_Task description_. For the data below, give again exactly the lines from the one containing "1021 (404, 2551)" through the one containing "jgznunspeet@icare.nl (98, 349)", both ends included, and no others.
+++ Data for the task +++
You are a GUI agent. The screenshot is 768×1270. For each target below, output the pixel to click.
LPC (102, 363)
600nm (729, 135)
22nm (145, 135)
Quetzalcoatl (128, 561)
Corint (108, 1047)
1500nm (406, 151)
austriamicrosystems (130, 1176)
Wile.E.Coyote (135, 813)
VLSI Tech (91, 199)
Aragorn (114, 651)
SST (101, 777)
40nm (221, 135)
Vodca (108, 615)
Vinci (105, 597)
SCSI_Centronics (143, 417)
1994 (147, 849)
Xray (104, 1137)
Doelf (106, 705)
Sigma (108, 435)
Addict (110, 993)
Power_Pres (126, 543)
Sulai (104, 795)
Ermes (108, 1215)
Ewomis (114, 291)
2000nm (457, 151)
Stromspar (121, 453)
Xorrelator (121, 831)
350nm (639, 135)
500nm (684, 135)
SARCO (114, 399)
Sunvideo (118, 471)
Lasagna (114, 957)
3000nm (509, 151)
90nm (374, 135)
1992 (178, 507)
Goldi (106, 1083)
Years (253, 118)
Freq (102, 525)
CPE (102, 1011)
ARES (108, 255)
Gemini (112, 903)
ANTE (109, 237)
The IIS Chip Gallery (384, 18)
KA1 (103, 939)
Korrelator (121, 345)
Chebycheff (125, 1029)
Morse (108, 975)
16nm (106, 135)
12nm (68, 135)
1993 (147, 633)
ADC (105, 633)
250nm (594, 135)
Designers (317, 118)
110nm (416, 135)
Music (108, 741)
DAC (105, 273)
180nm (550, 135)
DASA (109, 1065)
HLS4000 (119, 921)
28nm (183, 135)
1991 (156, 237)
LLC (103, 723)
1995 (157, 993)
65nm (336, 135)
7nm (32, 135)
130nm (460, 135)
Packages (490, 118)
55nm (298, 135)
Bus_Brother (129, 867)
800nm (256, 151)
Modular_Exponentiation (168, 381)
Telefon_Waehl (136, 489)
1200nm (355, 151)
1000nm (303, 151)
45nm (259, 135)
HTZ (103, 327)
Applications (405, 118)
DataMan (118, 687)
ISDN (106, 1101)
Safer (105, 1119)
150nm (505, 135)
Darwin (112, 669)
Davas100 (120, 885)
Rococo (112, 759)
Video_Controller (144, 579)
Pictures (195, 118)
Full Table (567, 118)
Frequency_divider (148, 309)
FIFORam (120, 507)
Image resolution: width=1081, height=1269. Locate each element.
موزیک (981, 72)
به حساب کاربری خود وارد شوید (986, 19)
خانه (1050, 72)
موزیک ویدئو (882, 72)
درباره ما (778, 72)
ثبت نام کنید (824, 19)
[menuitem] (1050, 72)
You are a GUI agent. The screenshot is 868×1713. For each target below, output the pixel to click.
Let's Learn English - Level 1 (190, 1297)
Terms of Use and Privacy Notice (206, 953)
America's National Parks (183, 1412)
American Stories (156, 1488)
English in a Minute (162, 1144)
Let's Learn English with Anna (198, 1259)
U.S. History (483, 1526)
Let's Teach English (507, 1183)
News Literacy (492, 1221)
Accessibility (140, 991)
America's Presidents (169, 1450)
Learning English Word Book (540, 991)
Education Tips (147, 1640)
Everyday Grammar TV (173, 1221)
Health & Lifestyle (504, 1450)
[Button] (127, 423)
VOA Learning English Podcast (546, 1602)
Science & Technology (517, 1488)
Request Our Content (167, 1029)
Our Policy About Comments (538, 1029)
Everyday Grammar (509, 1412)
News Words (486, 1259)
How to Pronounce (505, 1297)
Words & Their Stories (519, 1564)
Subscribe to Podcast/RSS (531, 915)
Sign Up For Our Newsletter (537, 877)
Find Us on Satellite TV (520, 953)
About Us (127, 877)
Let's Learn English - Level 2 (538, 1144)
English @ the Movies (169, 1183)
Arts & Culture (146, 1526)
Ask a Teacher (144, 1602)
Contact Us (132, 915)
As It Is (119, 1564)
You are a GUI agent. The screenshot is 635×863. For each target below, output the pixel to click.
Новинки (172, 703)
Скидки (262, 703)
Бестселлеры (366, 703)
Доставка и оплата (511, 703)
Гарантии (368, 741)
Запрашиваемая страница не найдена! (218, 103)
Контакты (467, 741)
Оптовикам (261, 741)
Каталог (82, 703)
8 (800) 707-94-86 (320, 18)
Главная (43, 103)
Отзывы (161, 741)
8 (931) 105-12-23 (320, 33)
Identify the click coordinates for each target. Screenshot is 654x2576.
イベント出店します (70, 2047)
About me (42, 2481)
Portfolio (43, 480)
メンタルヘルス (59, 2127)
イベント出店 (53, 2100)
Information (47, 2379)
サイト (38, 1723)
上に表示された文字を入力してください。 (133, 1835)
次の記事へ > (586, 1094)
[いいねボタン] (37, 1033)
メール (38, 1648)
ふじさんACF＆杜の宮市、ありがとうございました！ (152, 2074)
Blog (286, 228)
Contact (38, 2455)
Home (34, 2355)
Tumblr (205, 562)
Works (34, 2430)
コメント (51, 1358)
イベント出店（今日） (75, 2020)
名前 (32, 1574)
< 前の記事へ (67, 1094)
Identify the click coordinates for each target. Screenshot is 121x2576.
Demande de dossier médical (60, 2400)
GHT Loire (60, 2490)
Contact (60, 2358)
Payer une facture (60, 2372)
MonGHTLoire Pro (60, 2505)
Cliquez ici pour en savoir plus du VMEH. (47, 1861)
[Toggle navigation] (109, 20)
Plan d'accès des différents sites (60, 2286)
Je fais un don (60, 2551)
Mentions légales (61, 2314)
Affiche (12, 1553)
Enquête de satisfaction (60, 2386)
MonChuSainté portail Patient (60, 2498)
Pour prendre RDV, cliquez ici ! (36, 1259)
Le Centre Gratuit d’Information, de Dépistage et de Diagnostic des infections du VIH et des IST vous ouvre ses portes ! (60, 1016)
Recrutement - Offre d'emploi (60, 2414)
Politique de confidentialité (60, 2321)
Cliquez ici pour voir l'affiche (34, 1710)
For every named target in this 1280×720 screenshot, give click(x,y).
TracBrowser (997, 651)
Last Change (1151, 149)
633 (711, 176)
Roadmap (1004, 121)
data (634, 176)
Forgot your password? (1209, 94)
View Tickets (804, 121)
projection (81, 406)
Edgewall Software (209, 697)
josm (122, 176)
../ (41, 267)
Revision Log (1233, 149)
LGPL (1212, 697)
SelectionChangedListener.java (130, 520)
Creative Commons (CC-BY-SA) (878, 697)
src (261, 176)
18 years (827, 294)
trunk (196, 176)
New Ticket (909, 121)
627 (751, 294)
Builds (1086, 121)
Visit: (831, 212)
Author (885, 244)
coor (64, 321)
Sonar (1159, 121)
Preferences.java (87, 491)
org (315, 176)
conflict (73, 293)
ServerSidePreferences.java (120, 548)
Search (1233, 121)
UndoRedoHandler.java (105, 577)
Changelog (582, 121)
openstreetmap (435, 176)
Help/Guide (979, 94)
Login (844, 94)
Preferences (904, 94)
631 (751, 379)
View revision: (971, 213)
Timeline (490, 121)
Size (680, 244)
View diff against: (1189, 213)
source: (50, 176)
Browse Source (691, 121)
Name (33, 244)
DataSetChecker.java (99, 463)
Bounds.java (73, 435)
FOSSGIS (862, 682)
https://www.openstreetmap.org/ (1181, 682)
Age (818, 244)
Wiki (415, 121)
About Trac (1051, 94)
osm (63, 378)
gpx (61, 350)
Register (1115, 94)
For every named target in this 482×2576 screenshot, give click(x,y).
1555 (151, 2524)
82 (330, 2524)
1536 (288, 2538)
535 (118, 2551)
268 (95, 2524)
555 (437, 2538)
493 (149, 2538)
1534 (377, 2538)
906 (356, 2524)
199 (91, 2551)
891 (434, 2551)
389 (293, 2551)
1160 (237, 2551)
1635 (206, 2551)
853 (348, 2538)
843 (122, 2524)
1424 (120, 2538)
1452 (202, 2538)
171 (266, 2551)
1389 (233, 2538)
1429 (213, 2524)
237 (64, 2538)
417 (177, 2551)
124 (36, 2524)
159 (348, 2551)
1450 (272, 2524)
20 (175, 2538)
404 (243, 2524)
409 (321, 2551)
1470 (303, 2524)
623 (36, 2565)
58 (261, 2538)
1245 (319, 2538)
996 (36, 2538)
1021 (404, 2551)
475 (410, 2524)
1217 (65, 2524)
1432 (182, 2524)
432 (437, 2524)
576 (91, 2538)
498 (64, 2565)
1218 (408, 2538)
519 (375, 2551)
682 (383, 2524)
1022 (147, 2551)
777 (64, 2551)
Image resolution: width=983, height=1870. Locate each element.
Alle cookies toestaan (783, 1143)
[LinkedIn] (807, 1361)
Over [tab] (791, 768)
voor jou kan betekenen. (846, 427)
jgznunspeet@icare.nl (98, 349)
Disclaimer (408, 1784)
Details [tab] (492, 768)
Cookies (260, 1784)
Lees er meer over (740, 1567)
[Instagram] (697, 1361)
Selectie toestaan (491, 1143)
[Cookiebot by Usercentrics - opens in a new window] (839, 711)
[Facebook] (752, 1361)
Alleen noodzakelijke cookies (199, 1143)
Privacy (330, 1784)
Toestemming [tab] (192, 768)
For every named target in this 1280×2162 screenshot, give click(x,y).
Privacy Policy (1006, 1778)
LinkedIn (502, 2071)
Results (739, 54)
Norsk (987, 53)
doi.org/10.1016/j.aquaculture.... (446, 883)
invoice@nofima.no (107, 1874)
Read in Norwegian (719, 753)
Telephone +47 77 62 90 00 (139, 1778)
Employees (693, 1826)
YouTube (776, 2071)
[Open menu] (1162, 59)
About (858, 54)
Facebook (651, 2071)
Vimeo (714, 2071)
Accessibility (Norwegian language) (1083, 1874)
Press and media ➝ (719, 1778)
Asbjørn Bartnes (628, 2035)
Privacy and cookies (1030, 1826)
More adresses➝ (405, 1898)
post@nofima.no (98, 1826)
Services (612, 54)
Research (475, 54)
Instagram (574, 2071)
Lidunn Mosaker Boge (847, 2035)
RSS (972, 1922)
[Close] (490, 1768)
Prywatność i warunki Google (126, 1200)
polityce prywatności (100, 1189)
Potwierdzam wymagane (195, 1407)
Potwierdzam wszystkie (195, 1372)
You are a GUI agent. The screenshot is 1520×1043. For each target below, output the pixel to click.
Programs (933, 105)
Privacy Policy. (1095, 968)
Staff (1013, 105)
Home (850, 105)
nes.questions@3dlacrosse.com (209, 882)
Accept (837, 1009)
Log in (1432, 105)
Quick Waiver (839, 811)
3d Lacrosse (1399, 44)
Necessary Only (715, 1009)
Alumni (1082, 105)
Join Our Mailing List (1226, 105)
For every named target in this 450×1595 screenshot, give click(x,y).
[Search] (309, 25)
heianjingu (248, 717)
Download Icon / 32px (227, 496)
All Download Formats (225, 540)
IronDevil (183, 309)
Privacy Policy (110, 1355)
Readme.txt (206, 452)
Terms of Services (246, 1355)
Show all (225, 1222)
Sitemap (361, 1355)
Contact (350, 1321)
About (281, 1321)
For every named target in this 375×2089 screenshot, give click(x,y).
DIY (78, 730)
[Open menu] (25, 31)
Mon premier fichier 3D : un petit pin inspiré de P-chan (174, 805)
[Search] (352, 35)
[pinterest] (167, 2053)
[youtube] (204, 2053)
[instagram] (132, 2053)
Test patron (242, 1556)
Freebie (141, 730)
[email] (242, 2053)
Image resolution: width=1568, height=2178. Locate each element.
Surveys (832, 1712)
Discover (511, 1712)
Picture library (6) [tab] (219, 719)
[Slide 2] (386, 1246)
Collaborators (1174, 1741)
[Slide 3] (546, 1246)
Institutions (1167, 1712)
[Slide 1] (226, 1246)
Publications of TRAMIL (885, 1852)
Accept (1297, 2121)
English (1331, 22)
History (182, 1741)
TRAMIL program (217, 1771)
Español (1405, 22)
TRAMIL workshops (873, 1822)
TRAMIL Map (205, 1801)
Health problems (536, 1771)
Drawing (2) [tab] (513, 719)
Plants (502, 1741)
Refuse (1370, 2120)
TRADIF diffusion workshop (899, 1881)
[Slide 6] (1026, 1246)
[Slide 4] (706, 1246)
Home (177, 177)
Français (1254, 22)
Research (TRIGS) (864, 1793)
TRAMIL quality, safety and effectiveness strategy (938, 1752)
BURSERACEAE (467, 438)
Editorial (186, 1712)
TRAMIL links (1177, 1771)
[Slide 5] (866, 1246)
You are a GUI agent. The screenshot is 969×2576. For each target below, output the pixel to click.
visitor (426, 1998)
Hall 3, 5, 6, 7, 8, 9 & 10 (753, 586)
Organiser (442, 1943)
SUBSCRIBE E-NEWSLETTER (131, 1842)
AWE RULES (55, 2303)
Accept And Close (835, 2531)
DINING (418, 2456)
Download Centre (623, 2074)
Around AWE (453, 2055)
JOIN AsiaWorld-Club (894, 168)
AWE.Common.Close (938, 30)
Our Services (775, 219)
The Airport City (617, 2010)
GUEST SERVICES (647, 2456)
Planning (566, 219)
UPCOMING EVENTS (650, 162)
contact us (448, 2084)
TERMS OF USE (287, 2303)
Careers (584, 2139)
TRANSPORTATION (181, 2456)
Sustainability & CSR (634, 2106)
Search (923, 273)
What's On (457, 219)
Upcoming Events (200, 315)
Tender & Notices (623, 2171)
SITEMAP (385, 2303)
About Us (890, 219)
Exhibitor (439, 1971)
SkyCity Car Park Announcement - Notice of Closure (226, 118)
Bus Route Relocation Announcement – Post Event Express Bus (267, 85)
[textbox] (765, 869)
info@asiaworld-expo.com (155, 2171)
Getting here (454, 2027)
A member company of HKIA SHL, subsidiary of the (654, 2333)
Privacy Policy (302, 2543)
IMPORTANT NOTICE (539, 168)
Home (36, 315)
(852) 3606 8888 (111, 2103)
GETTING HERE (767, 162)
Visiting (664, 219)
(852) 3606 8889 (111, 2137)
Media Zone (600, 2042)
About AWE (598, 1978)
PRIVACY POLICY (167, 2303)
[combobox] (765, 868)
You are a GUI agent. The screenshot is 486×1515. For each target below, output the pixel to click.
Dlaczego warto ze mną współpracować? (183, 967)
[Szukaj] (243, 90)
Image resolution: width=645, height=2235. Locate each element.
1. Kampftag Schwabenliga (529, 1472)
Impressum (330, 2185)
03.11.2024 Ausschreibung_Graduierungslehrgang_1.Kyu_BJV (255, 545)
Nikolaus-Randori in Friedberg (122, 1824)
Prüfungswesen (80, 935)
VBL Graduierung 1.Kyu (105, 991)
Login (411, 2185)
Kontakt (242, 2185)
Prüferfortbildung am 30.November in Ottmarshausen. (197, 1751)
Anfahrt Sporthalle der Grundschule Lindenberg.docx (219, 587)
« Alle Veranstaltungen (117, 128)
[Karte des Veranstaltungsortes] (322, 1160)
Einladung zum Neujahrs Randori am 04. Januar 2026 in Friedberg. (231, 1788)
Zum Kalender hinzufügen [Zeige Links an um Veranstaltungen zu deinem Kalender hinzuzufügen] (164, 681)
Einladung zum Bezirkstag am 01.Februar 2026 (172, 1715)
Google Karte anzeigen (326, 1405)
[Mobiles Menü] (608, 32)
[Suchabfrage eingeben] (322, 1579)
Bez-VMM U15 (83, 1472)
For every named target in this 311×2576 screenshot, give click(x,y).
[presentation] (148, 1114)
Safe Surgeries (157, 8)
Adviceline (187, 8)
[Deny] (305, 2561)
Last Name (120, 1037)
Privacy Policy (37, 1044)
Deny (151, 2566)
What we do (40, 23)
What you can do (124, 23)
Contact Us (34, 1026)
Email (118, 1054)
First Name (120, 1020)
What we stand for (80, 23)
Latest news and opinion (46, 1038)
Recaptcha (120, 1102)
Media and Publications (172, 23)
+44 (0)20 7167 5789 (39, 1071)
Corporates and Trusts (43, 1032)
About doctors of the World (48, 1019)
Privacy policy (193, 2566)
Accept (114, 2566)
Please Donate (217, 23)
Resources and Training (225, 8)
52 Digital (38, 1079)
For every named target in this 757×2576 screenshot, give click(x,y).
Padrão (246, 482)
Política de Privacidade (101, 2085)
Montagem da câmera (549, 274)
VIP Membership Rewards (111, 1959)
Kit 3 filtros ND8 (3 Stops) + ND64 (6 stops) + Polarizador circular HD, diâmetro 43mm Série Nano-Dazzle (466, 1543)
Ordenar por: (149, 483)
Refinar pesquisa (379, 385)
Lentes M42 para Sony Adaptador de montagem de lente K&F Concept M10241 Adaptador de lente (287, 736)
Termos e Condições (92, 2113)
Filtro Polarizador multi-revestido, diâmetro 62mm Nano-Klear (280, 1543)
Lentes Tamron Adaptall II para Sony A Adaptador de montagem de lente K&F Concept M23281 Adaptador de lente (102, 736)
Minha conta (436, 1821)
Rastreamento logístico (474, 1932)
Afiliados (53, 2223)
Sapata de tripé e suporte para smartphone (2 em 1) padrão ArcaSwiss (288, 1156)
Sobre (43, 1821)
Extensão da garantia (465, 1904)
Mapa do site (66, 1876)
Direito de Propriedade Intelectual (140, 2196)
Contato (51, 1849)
+++
_Output below_.
1021 (404, 2551)
475 (410, 2524)
1217 (65, 2524)
1432 (182, 2524)
432 (437, 2524)
576 (91, 2538)
498 (64, 2565)
1218 (408, 2538)
519 (375, 2551)
682 (383, 2524)
1022 (147, 2551)
777 (64, 2551)
Image resolution: width=983, height=1870. Locate each element.
Alle cookies toestaan (783, 1143)
[LinkedIn] (807, 1361)
Over [tab] (791, 768)
voor jou kan betekenen. (846, 427)
jgznunspeet@icare.nl (98, 349)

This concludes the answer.